According to the two-volume "Modern Electrochemistry" written by Bockris and Reddy, there are two kinds of electrochemistry. The first one is "The physical chemistry of ionically conducting solutions" and the second one is "The physical chemistry of electrically charged interfaces". We are working on the fundamental sides of these problems in energy storage/conversion with a focus on method developments.

Modelling of battery materials and cells

We work broadly with computational techniques such as ab initio calculations, Density Functional Theory, Molecular Dynamics simulations and Finite Element Methods to study relevant questions for molecules, materials, interfaces and cell chemistry in batteries. We also link these methods in a multi-scale fashion, and implement machine-learning tools for prediction of behavior of different chemistries in batteries. Computational simulations helps us to study stability at the electrode/electrolyte interface, ion transport, the structural evolution of electrodes during cycling, current distribution in the battery cell, and several other issues.

Lithium-sulfur batteries

The rechargeable lithium-sulfur (Li-S) battery is one of the most promising "post-Li-ion" energy storage systems. The battery has the potential for very high gravimetric energy density - that is, a Li-S battery could store two to three times as much energy for a given weight compared to current Li-ion batteries. Other advantages of the system include relatively good safety, the potential for operation at very low temperatures, and lower cost: as a byproduct of the oil industry, sulfur is very inexpensive and highly abundant. However, short cycle life and high self-discharge remain barriers to wider commercialization, and very complex chemistry makes this system challenging to study.
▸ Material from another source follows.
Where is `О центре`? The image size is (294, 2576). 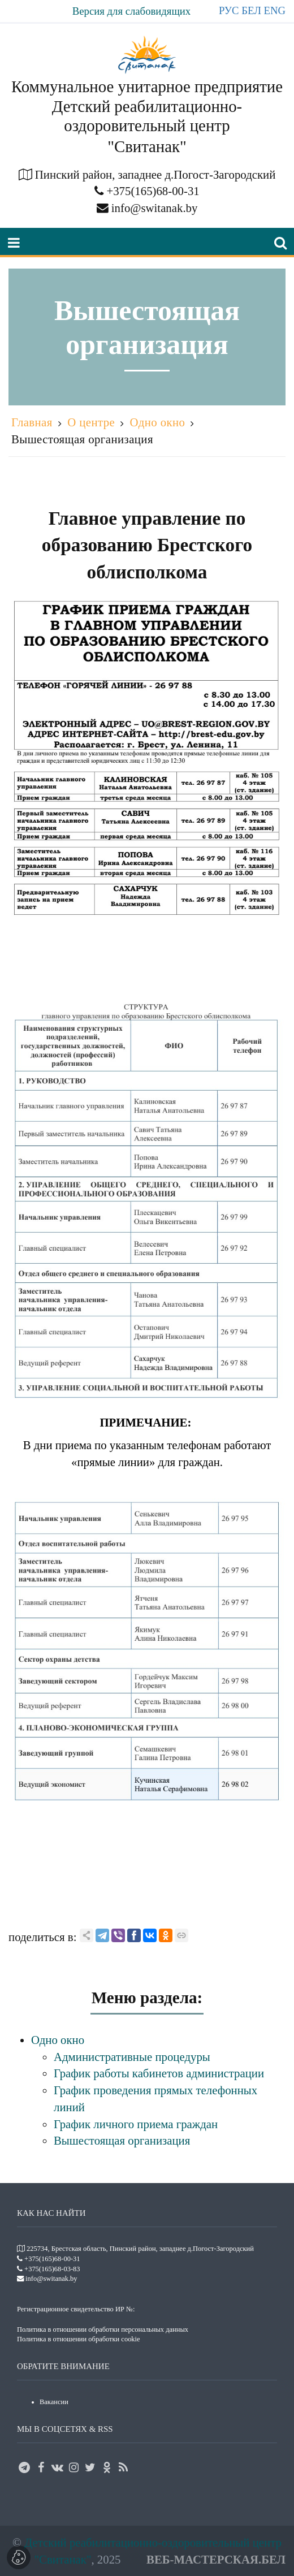
О центре is located at coordinates (91, 422).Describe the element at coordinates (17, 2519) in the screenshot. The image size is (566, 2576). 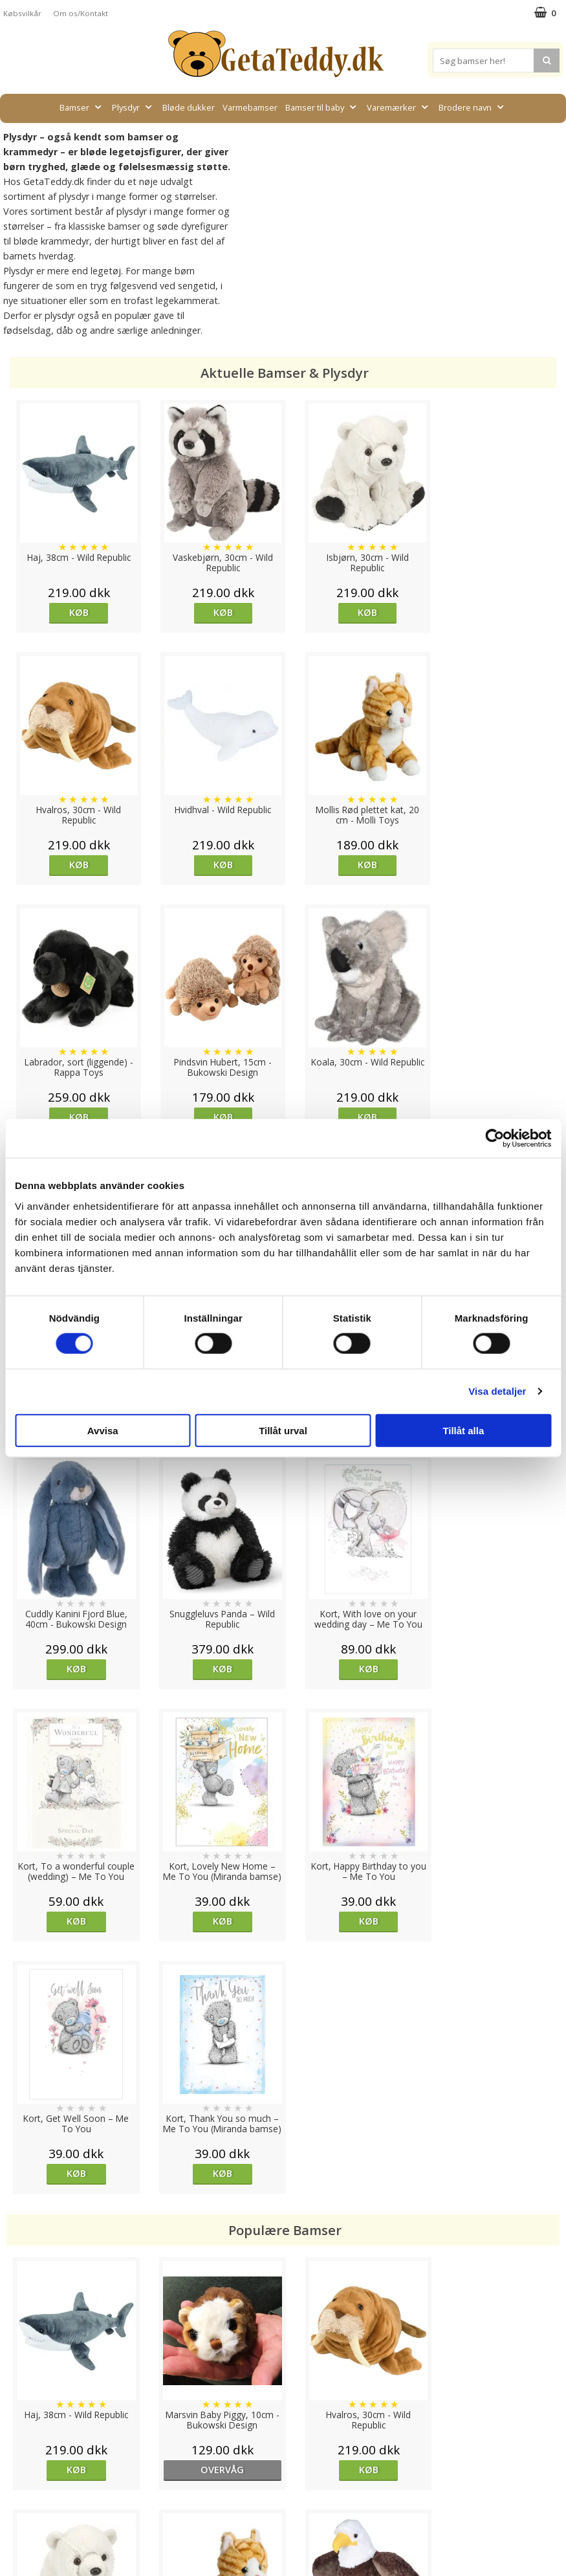
I see `Om os` at that location.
Quasicrystals and Approximants

Quasicrystals (QCs) are intermetallic compounds that possess long-range aperiodic order with diffraction symmetries forbidden to conventional crystals. Their discovery in 1982 in a rapidly solidified Al-Mn alloy was highly controversial since long-range order and three-dimensional (3D) periodicity were thought to be synonymous. Although QCs can be described mathematically as periodic crystals in a virtual space of higher dimensions, envisioning long-range order beyond 3D periodicity posed a great perceptual challenge. A true milestone represented the atomic structure solution of the icosahedral YbCd5.7 quasicrystal in 2007, which for the first time completely revealed the extreme structural complexity of QCs.